Playing with Origami Studio
Recently I have had chanced to take a look at the new Origami Studio.
Since I have been using Google Form, I was already used to the patch programming. This made me get excited for Origami, because I heard that it allows very open possibilities for prototyping with sensor, camera usage as well as receive-send communications with connected devices.
Origami is Sketch friendly. cmd+c/cmd+v.
The patch programming allows prototyping to be tweaked at 'patch' levels. Also it is visually clean and organizable.
Once I was comfortable with the workspace, I began playing around with the tool to understand each patches and find work-around for interactions and instances that were not available in other prototyping tools.

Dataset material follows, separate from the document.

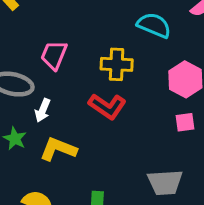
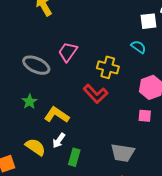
cyan semicircle: (154, 25) -> (138, 47), size x0.7
white arrow: (43, 110) -> (59, 141), moved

1. Fluid Animation exploration
This is my very first try at Origami. Using the basic pop animations, switches, and transitions I created a micro interaction for page transition. The pop animation function allowed me to feel that bounciness in fluid movement.
2. Timed Animation Exploration
I also was inspired by the new Material Design website, and created a timed animation transition to test eased animation options in Origami Studio.
3. Quick Action using 3D Touch
At this point I realized that the studio has a 3D Touch patch. Since, there was no Apple component in Origami for Quick Action. I built it referencing from the iOS 10
I am testing out the camera feed of Origami (notice my Origami T shirt!)
Spatial distortion is possible using 3D points and gyro-sensor. The video below uses rear-camera, video cropping, gyro sensor value, and 3D rotation.
Origami Studio is the most suitable tool in the market for designers as a all-purpose high-fideltiy prototype tool for mobile and web platform. It is all-purpose because the patches can be as simple to allow page-to-page transition, and as complex as building timed-conditional-3D elements.
The strength of Origami lies in mobile sensor-support (Camera, 3D Touch, Gyro) and its patch programming. So far ProtoPie is the only other prototyping tool with similar sensor-support. Designers are visual learners. Origami's patch programming UI allows easy organizing and collaboration with other people's works.
Personally I think its cleaner than code-based prototyping (e.g. Framer) and frame-based prototyping (e.g. Atomic, Principle). Code-based prototyping, generally takes time to learn and hard to work with other people's project unless markup is thorough. Frame-based prototyping tends to get messy after several layers overlap onto screen or several artboards, which makes it hard to track individual elements as the complexity of the prototype rises.
I continue to fiddle with Origami Studio and am posting things in my Dribbble.